Page-level text extractions
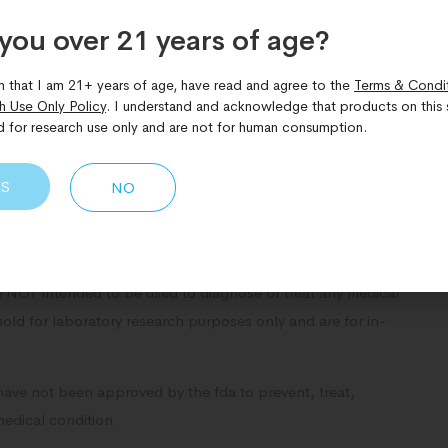
you over 21 years of age?​
Share Now:
m that I am 21+ years of age, have read and agree to the
Terms & Condi
h Use Only Policy
. I understand and acknowledge that products on this s
d for research use only and are not for human consumption.
ES
NO
NOT intended to be used to diagnose or treat any medical
sold for laboratory research purposes only and are for in-
have not been approved by the fda to prevent, treat,
medical condition.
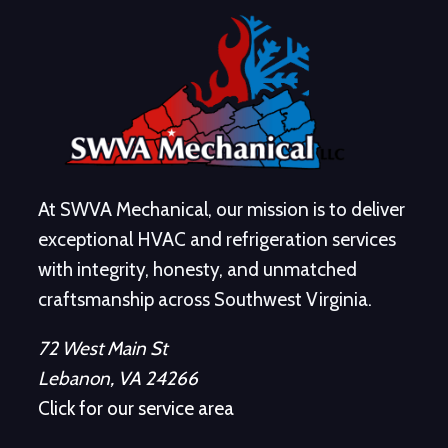
At SWVA Mechanical, our mission is to deliver
exceptional HVAC and refrigeration services
with integrity, honesty, and unmatched
craftsmanship across Southwest Virginia.
72 West Main St
Lebanon, VA 24266
Click for our service area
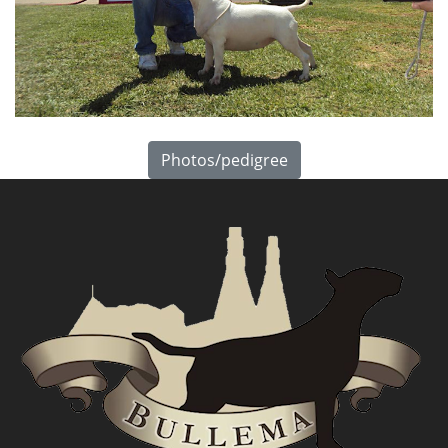
Photos/pedigree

• BRIEF
Your copy must hold every record above in its exact wording and must hold no pictures.

• WRITTEN SOLUTION
you over 21 years of age?​
Share Now:
m that I am 21+ years of age, have read and agree to the
Terms & Condi
h Use Only Policy
. I understand and acknowledge that products on this s
d for research use only and are not for human consumption.
ES
NO
NOT intended to be used to diagnose or treat any medical
sold for laboratory research purposes only and are for in-
have not been approved by the fda to prevent, treat,
medical condition.
At SWVA Mechanical, our mission is to deliver
exceptional HVAC and refrigeration services
with integrity, honesty, and unmatched
craftsmanship across Southwest Virginia.
72 West Main St
Lebanon, VA 24266
Click for our service area
Photos/pedigree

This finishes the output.